- [Task directions]
Reproduce the following records exactly from the line containing "78-0-8478-7784-3" onward, ending with the last line and including it.

*** Source material Section Begins ***

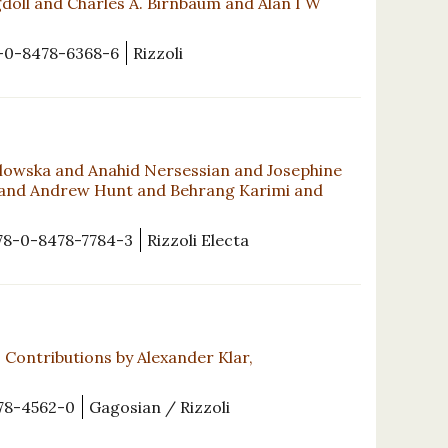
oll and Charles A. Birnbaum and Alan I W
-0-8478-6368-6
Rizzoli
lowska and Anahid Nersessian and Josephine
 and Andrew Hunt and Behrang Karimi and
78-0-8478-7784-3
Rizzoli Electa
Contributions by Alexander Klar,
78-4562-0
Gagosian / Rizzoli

*** Source material Section Ends ***

- [Exercise solution]
78-0-8478-7784-3
Rizzoli Electa
Contributions by Alexander Klar,
78-4562-0
Gagosian / Rizzoli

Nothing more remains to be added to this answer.